◆ **TO DO**: Retype the full set of records. Keep every character identical.

◆ **EXCERPTED DATA**:
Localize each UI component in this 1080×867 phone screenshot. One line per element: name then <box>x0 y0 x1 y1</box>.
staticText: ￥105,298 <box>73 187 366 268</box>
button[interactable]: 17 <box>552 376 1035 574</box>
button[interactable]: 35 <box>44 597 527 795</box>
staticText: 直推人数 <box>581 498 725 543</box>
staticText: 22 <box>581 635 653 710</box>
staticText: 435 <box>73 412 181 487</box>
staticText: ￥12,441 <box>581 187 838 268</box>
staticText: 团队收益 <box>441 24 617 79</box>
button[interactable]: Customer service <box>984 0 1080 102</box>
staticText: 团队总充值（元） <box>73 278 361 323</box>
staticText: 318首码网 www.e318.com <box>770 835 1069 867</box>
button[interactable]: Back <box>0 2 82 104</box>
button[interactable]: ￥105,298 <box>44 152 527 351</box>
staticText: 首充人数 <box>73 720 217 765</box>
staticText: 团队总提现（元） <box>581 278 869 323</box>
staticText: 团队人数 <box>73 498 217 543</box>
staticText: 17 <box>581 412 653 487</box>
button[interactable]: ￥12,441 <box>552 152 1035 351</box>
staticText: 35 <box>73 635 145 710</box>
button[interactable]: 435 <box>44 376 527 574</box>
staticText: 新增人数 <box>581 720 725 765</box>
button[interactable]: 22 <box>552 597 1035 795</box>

◆ **YOUR RESPONSE**:
Localize each UI component in this 1080×867 phone screenshot. One line per element: name then <box>x0 y0 x1 y1</box>.
staticText: ￥105,298 <box>73 187 366 268</box>
button[interactable]: 17 <box>552 376 1035 574</box>
button[interactable]: 35 <box>44 597 527 795</box>
staticText: 直推人数 <box>581 498 725 543</box>
staticText: 22 <box>581 635 653 710</box>
staticText: 435 <box>73 412 181 487</box>
staticText: ￥12,441 <box>581 187 838 268</box>
staticText: 团队收益 <box>441 24 617 79</box>
button[interactable]: Customer service <box>984 0 1080 102</box>
staticText: 团队总充值（元） <box>73 278 361 323</box>
staticText: 318首码网 www.e318.com <box>770 835 1069 867</box>
button[interactable]: Back <box>0 2 82 104</box>
button[interactable]: ￥105,298 <box>44 152 527 351</box>
staticText: 首充人数 <box>73 720 217 765</box>
staticText: 团队总提现（元） <box>581 278 869 323</box>
staticText: 团队人数 <box>73 498 217 543</box>
staticText: 17 <box>581 412 653 487</box>
button[interactable]: ￥12,441 <box>552 152 1035 351</box>
staticText: 35 <box>73 635 145 710</box>
button[interactable]: 435 <box>44 376 527 574</box>
staticText: 新增人数 <box>581 720 725 765</box>
button[interactable]: 22 <box>552 597 1035 795</box>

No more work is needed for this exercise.